People go to Yellowstone National Park for many different reasons, but it's safe to say murder isn't one of them.

But as it turns out there's a 50 square mile section of Yellowstone where the jurisdictional boundaries grow a bit blurry, a place where people could conceivably get away with murder.

Like all national parks, Yellowstone is federal land. Portions of it fall in Idaho, Montana, and Wyoming, but Congress placed the entire park in Wyoming's federal district. It's the only federal court district in the country that crosses state lines.

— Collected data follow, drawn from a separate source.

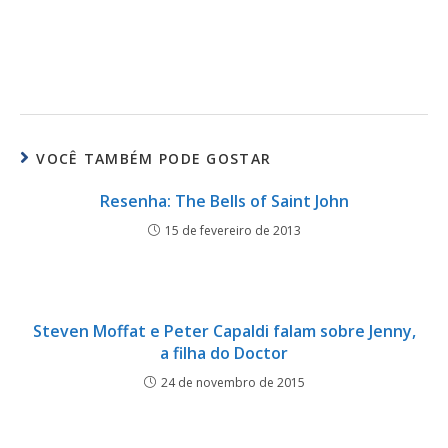
VOCÊ TAMBÉM PODE GOSTAR
Resenha: The Bells of Saint John
15 de fevereiro de 2013
Steven Moffat e Peter Capaldi falam sobre Jenny,
a filha do Doctor
24 de novembro de 2015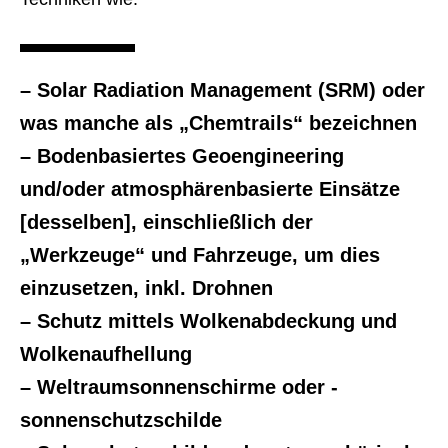
– Solar Radiation Management (SRM) oder
was manche als „Chemtrails“ bezeichnen
– Bodenbasiertes Geoengineering
und/oder atmosphärenbasierte Einsätze
[desselben], einschließlich der
„Werkzeuge“ und Fahrzeuge, um dies
einzusetzen, inkl. Drohnen
– Schutz mittels Wolkenabdeckung und
Wolkenaufhellung
– Weltraumsonnenschirme oder -
sonnenschutzschilde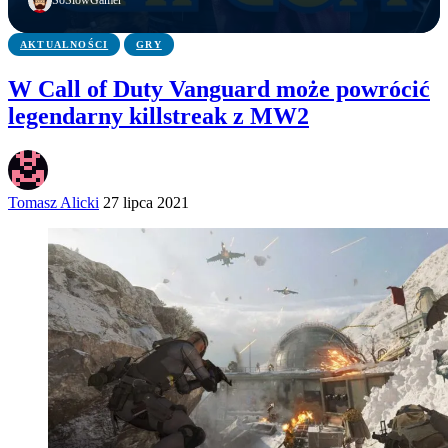
SoSlowGamer
AKTUALNOŚCI
GRY
W Call of Duty Vanguard może powrócić
legendarny killstreak z MW2
Tomasz Alicki
27 lipca 2021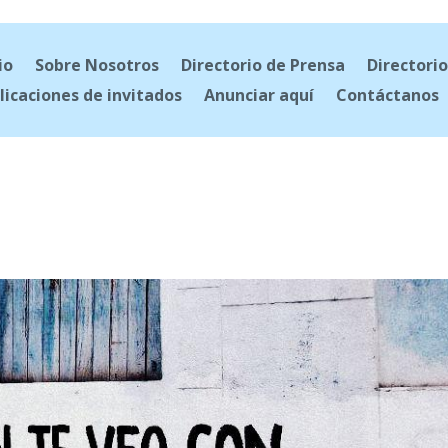
io
Sobre Nosotros
Directorio de Prensa
Directorio
licaciones de invitados
Anunciar aquí
Contáctanos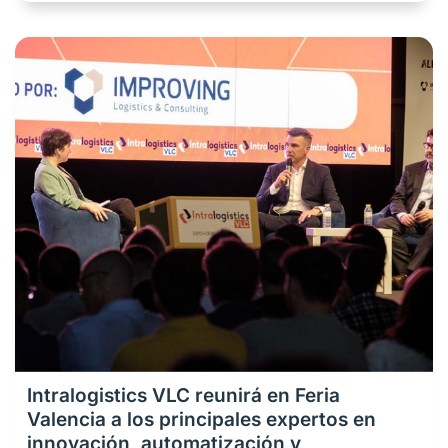
Intralogistics VLC reunirá en Feria
Valencia a los principales expertos en
innovación, automatización y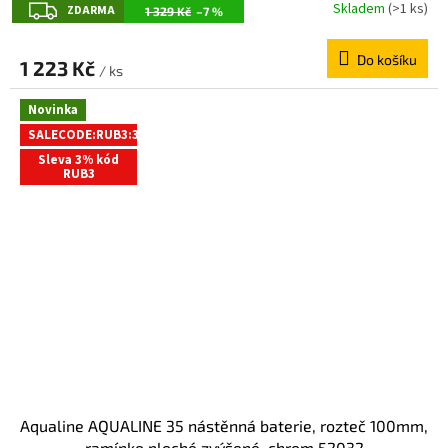
Z
Skladem
(>1 ks)
ZDARMA
1 329 Kč
–7 %
D
Do košíku
A
1 223 Kč
/ ks
R
Novinka
M
SALECODE:RUB3:3:%
A
Sleva 3% kód
RUB3
Aqualine AQUALINE 35 nástěnná baterie, rozteč 100mm,
ramínko ploché zvýšené, chrom 52032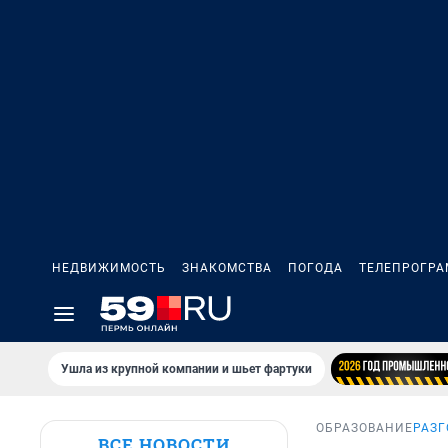
НЕДВИЖИМОСТЬ
ЗНАКОМСТВА
ПОГОДА
ТЕЛЕПРОГР
Ушла из крупной компании и шьет фартуки
ОБРАЗОВАНИЕ
РАЗГ
ВСЕ НОВОСТИ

(Image via Annie Vainshtein)

This is purely theoretical, of course, and when Michigan State University law professor Brian Kalt proposed the concept in his 14-page article "The Perfect Crime" he feared someone might test his theory:

Kalt knew that Article III of the Constitution requires federal criminal trials to be held in the state in which the crime was committed. And the Sixth Amendment entitles a federal criminal defendant to a trial by jurors living in the state and district where the crime was committed. But if someone committed a crime in the uninhabited Idaho portion of Yellowstone, Kalt surmised, it would be impossible to form a jury. And being federal land, the state would have no jurisdiction. Here was a clear constitutional provision enabling criminal immunity in 50 square miles of America's oldest national park.

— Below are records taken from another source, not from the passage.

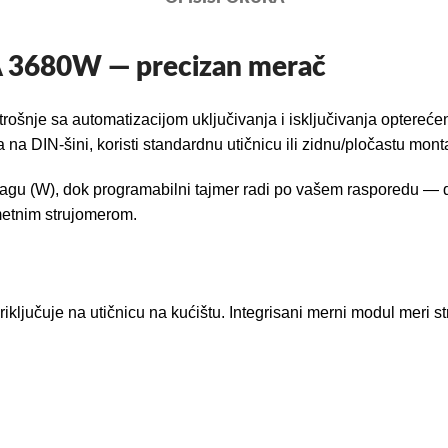
A 3680W — precizan merač
šnje sa automatizacijom uključivanja i isključivanja opterećenja
 na DIN-šini, koristi standardnu utičnicu ili zidnu/pločastu mon
agu (W), dok programabilni tajmer radi po vašem rasporedu — dn
metnim strujomerom.
riključuje na utičnicu na kućištu. Integrisani merni modul meri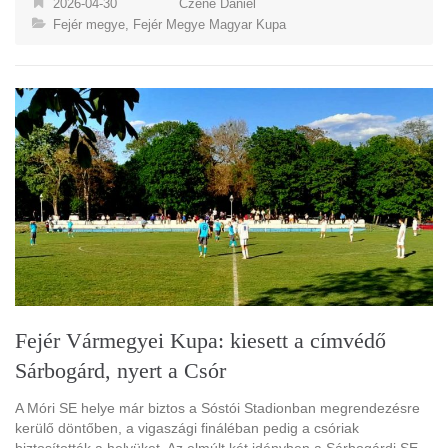
2026-04-30
Czene Dániel
Fejér megye
,
Fejér Megye Magyar Kupa
Fejér Vármegyei Kupa: kiesett a címvédő
Sárbogárd, nyert a Csór
A Móri SE helye már biztos a Sóstói Stadionban megrendezésre
kerülő döntőben, a vigaszági fináléban pedig a csóriak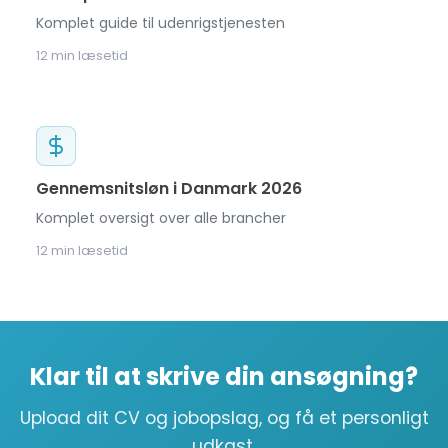
Komplet guide til udenrigstjenesten
12 min læsetid
Gennemsnitsløn i Danmark 2026
Komplet oversigt over alle brancher
12 min læsetid
Klar til at skrive din ansøgning?
Upload dit CV og jobopslag, og få et personligt
udkast.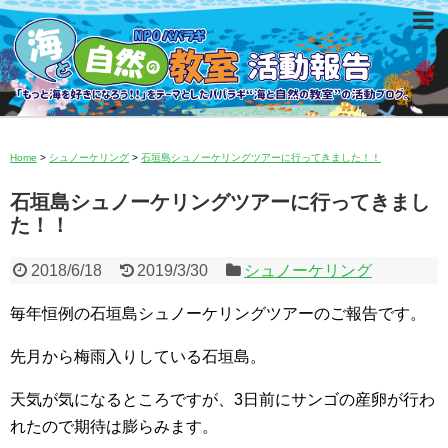
Home
>
シュノーケリング
>
石垣島シュノーケリングツアーに行ってきました！！
石垣島シュノーケリングツアーに行ってきまし
た！！
2018/6/18
2019/3/30
シュノーケリング
毎年恒例の石垣島シュノーケリングツアーのご報告です。
先月から梅雨入りしている石垣島。
天気が気になるところですが、3日前にサンゴの産卵が行わ
れたので期待は膨らみます。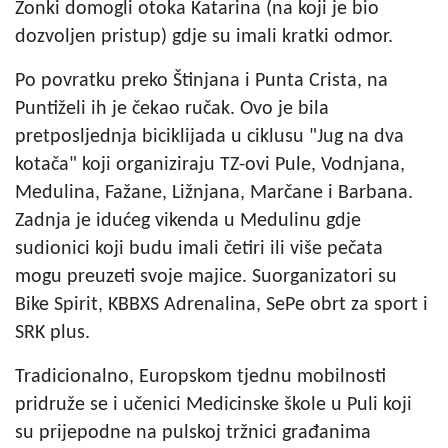
Zonki domogli otoka Katarina (na koji je bio
dozvoljen pristup) gdje su imali kratki odmor.
Po povratku preko Štinjana i Punta Crista, na
Puntiželi ih je čekao ručak. Ovo je bila
pretposljednja biciklijada u ciklusu "Jug na dva
kotača" koji organiziraju TZ-ovi Pule, Vodnjana,
Medulina, Fažane, Ližnjana, Marčane i Barbana.
Zadnja je idućeg vikenda u Medulinu gdje
sudionici koji budu imali četiri ili više pečata
mogu preuzeti svoje majice. Suorganizatori su
Bike Spirit, KBBXS Adrenalina, SePe obrt za sport i
SRK plus.
Tradicionalno, Europskom tjednu mobilnosti
pridruže se i učenici Medicinske škole u Puli koji
su prijepodne na pulskoj tržnici građanima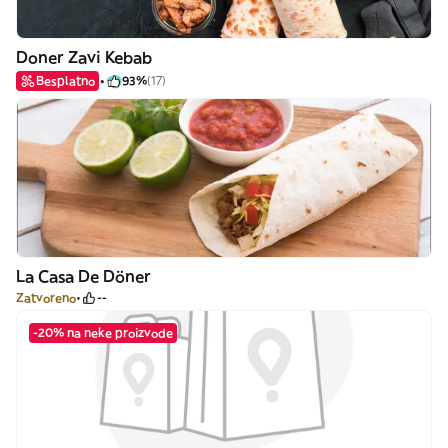
Doner Zavi Kebab
Besplatno
93%
(17)
La Casa De Döner
Zatvoreno
--
-20% na neke proizvode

So he immediately sent a copy to the Department of Justice, the U.S. Attorney in Wyoming, and the House and Senate judiciary committees, and you know what they did?

They told Brian they'd wait and see if the issue ever came up, and according to Idaho senator Jim Risch "This is all very romantic and a great fictional thing," he said, "but I'm telling you, the states have jurisdiction." Except this statute seems to state otherwise...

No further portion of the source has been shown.